* [Problem] Reproduce verbatim the line where "Kabul Et ve Kapat" occurs, along with all following lines down to the last line of the data.

***** Supplied records *****

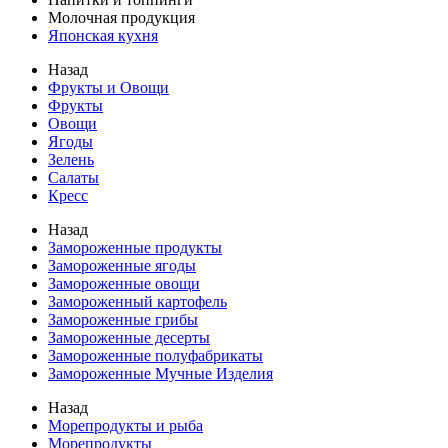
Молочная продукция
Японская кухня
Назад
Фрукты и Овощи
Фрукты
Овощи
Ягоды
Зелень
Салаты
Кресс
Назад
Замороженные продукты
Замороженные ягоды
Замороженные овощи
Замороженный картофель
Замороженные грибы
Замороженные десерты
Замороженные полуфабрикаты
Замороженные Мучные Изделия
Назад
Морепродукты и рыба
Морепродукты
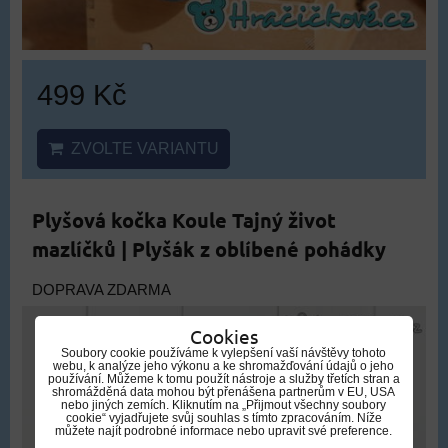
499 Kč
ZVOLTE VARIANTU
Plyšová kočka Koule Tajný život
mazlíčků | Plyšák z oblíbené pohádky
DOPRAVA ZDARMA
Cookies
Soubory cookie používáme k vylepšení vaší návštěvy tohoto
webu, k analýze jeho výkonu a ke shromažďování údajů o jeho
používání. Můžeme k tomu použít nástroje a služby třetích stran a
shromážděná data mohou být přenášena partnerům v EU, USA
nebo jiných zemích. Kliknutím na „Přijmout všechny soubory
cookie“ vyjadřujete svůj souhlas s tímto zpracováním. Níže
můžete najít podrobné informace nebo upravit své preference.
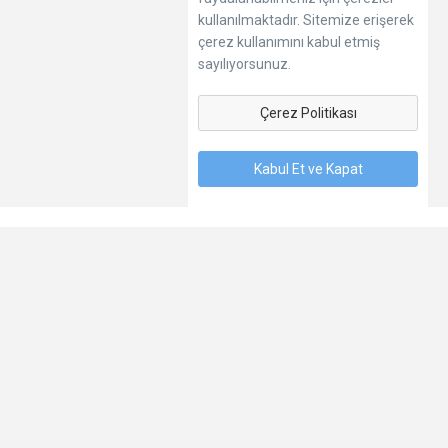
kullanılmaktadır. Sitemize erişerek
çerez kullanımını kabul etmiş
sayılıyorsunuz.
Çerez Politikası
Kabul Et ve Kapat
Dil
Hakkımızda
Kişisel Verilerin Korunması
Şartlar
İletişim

*****

* [Final answer]
Kabul Et ve Kapat
Dil
Hakkımızda
Kişisel Verilerin Korunması
Şartlar
İletişim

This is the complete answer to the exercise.